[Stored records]
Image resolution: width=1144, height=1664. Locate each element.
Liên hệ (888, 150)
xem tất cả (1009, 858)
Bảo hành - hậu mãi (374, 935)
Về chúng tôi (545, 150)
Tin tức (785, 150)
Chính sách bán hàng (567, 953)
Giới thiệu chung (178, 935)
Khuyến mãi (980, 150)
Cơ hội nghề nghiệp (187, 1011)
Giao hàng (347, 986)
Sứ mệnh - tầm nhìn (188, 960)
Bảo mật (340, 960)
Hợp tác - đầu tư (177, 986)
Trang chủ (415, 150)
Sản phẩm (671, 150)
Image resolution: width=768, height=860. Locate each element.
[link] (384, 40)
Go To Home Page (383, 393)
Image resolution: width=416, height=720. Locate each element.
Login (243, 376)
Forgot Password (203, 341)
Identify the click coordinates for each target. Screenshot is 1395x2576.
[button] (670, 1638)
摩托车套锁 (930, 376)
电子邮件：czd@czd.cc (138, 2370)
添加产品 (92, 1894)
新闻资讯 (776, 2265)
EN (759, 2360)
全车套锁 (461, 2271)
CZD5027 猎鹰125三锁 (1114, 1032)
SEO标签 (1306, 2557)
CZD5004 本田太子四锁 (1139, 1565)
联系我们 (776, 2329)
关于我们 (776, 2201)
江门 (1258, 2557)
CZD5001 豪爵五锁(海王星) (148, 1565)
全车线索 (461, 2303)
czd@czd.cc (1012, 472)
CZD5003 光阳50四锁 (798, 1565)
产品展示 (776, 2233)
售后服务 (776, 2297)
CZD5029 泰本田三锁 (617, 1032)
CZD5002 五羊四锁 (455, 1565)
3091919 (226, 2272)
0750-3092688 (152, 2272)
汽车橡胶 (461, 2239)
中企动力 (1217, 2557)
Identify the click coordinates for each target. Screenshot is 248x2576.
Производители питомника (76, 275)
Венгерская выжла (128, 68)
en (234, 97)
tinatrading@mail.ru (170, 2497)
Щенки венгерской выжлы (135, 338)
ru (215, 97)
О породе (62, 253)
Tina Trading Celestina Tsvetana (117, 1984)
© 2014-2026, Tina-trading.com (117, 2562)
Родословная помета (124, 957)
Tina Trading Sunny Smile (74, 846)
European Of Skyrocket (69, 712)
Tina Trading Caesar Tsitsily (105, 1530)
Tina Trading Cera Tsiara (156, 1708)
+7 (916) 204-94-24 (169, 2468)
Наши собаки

To do: The full data, transcribed without change, is the expected answer.

Exercise response:
Image resolution: width=1144, height=1664. Locate each element.
Liên hệ (888, 150)
xem tất cả (1009, 858)
Bảo hành - hậu mãi (374, 935)
Về chúng tôi (545, 150)
Tin tức (785, 150)
Chính sách bán hàng (567, 953)
Giới thiệu chung (178, 935)
Khuyến mãi (980, 150)
Cơ hội nghề nghiệp (187, 1011)
Giao hàng (347, 986)
Sứ mệnh - tầm nhìn (188, 960)
Bảo mật (340, 960)
Hợp tác - đầu tư (177, 986)
Trang chủ (415, 150)
Sản phẩm (671, 150)
Image resolution: width=768, height=860. Locate each element.
[link] (384, 40)
Go To Home Page (383, 393)
Image resolution: width=416, height=720. Locate each element.
Login (243, 376)
Forgot Password (203, 341)
Identify the click coordinates for each target. Screenshot is 1395x2576.
[button] (670, 1638)
摩托车套锁 (930, 376)
电子邮件：czd@czd.cc (138, 2370)
添加产品 (92, 1894)
新闻资讯 (776, 2265)
EN (759, 2360)
全车套锁 (461, 2271)
CZD5027 猎鹰125三锁 (1114, 1032)
SEO标签 (1306, 2557)
CZD5004 本田太子四锁 (1139, 1565)
联系我们 (776, 2329)
关于我们 (776, 2201)
江门 (1258, 2557)
CZD5001 豪爵五锁(海王星) (148, 1565)
全车线索 (461, 2303)
czd@czd.cc (1012, 472)
CZD5003 光阳50四锁 (798, 1565)
产品展示 (776, 2233)
售后服务 (776, 2297)
CZD5029 泰本田三锁 (617, 1032)
CZD5002 五羊四锁 (455, 1565)
3091919 (226, 2272)
0750-3092688 (152, 2272)
汽车橡胶 (461, 2239)
中企动力 (1217, 2557)
Identify the click coordinates for each target. Screenshot is 248x2576.
Производители питомника (76, 275)
Венгерская выжла (128, 68)
en (234, 97)
tinatrading@mail.ru (170, 2497)
Щенки венгерской выжлы (135, 338)
ru (215, 97)
О породе (62, 253)
Tina Trading Celestina Tsvetana (117, 1984)
© 2014-2026, Tina-trading.com (117, 2562)
Родословная помета (124, 957)
Tina Trading Sunny Smile (74, 846)
European Of Skyrocket (69, 712)
Tina Trading Caesar Tsitsily (105, 1530)
Tina Trading Cera Tsiara (156, 1708)
+7 (916) 204-94-24 (169, 2468)
Наши собаки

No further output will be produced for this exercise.